In [6]:
# PART : Data Preparation

import os
import re
import pandas as pd
import numpy as np


SENTIMENT_PATH = "fear_greed_index.csv"
TRADER_PATH    = "historical_data.csv"
os.makedirs("outputs", exist_ok=True)

# ------- Load files -------
if not os.path.exists(SENTIMENT_PATH):
    raise FileNotFoundError(f"Sentiment file not found at: {SENTIMENT_PATH}")
if not os.path.exists(TRADER_PATH):
    raise FileNotFoundError(f"Trades file not found at: {TRADER_PATH}")

sent   = pd.read_csv(SENTIMENT_PATH)
trades = pd.read_csv(TRADER_PATH, low_memory=False)

print("Loaded: sentiment rows =", len(sent), ", trades rows =", len(trades))

# ------- Document shapes / missing / duplicates -------
def doc_df(df, name, n_show=3):
    print(f"\n-- {name} --")
    print("shape:", df.shape)
    print("columns:", df.columns.tolist())
    print("missing (top 10):")
    print(df.isnull().sum().sort_values(ascending=False).head(10).to_string())
    print("duplicate rows:", df.duplicated().sum())
    print(df.head(n_show).to_string())   # FIX: replaced display() with print()

doc_df(sent,   "Sentiment (raw)")
doc_df(trades, "Trades (raw)")

# ------- Normalize column names -------
sent.columns   = sent.columns.str.strip().str.lower().str.replace(r'\s+', '_', regex=True)
trades.columns = (trades.columns
                  .str.strip()
                  .str.replace('\xa0', ' ', regex=False)
                  .str.strip()
                  .str.replace(r'\s+', '_', regex=True)
                  .str.lower())

print("\nNormalized sentiment cols:", list(sent.columns))
print("Normalized trades cols:",    list(trades.columns))

# ------- Detect sentiment columns -------
sent_date_col  = next((c for c in sent.columns if "date"  in c), None)
sent_label_col = next((c for c in sent.columns
                       if any(k in c for k in ["class","sent","classification"])), None)
if sent_date_col is None or sent_label_col is None:
    raise ValueError("Couldn't detect sentiment date/class columns. Found: " + ", ".join(sent.columns))
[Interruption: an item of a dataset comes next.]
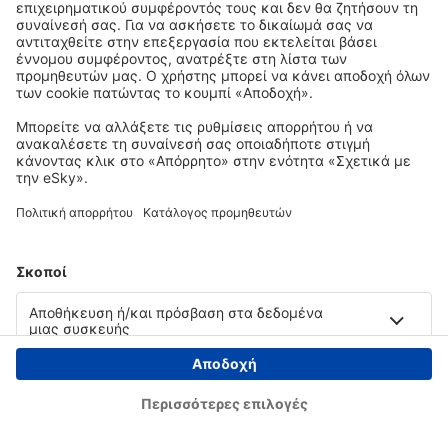
Copyright © eSky.gr. Με την επιφύλαξη παντός νομίμου δικαιώματος.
sent['date']      = pd.to_datetime(sent[sent_date_col], errors='coerce').dt.date
sent['sentiment'] = sent[sent_label_col].astype(str).str.strip().str.capitalize()
sent = sent[['date', 'sentiment']].dropna().drop_duplicates().reset_index(drop=True)
print("\nSentiment normalized: rows =", len(sent),
      "| date range:", sent['date'].min(), "->", sent['date'].max())

# ------- Detect trade columns -------
def pick(cols):
    for c in cols:
        if c in trades.columns:
            return c
    return None

acct_col        = pick(['account','acct','user','client'])
timestamp_col   = pick(['timestamp','timestamp_ist','timestamp_utc','time','ts','datetime'])
closed_pnl_col  = next((c for c in trades.columns if 'closed' in c and 'pnl' in c), None) \
                  or pick(['closed_pnl','realized_pnl','pnl','profit'])
size_usd_col    = pick(['size_usd','sizeusd','size_usd.'])
size_tokens_col = pick(['size_tokens','size_token'])
size_col_any    = size_usd_col or size_tokens_col or pick(['size','qty','quantity'])
side_col        = pick(['side','direction','trade_side'])
leverage_col    = pick(['leverage','lev','leverage_ratio','start_position','margin'])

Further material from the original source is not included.